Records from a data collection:

= Beginning of Section =

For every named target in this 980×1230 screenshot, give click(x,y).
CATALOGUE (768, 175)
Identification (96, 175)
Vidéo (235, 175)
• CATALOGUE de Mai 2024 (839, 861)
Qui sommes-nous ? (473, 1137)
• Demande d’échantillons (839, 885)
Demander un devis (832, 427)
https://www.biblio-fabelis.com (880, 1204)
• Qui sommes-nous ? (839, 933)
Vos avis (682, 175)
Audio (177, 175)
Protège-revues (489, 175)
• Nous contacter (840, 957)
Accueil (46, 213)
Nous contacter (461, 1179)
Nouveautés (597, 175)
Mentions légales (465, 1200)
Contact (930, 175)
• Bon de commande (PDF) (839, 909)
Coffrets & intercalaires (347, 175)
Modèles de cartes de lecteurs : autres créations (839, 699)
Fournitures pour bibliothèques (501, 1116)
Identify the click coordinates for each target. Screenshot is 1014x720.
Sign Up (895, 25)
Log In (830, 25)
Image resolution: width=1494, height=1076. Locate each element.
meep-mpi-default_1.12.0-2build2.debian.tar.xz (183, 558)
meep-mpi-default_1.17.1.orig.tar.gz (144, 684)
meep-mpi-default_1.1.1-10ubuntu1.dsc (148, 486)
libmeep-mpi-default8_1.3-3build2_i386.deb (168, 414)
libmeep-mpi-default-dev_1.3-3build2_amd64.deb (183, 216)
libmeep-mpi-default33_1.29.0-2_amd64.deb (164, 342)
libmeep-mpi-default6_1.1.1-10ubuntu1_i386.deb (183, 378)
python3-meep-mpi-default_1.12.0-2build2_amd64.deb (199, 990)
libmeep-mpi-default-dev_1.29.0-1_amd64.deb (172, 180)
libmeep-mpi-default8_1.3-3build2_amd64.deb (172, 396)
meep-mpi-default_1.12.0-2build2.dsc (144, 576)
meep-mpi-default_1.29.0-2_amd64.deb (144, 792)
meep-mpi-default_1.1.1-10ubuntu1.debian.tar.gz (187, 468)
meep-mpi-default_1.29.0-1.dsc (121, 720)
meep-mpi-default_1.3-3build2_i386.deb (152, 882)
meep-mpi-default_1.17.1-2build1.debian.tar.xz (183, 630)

= End of Section =

Work to complete - Reproduce the records above exactly, from the first line through the line containing "Fournitures pour bibliothèques (501, 1116)", and output nothing else.

Solution to the exercise -
For every named target in this 980×1230 screenshot, give click(x,y).
CATALOGUE (768, 175)
Identification (96, 175)
Vidéo (235, 175)
• CATALOGUE de Mai 2024 (839, 861)
Qui sommes-nous ? (473, 1137)
• Demande d’échantillons (839, 885)
Demander un devis (832, 427)
https://www.biblio-fabelis.com (880, 1204)
• Qui sommes-nous ? (839, 933)
Vos avis (682, 175)
Audio (177, 175)
Protège-revues (489, 175)
• Nous contacter (840, 957)
Accueil (46, 213)
Nous contacter (461, 1179)
Nouveautés (597, 175)
Mentions légales (465, 1200)
Contact (930, 175)
• Bon de commande (PDF) (839, 909)
Coffrets & intercalaires (347, 175)
Modèles de cartes de lecteurs : autres créations (839, 699)
Fournitures pour bibliothèques (501, 1116)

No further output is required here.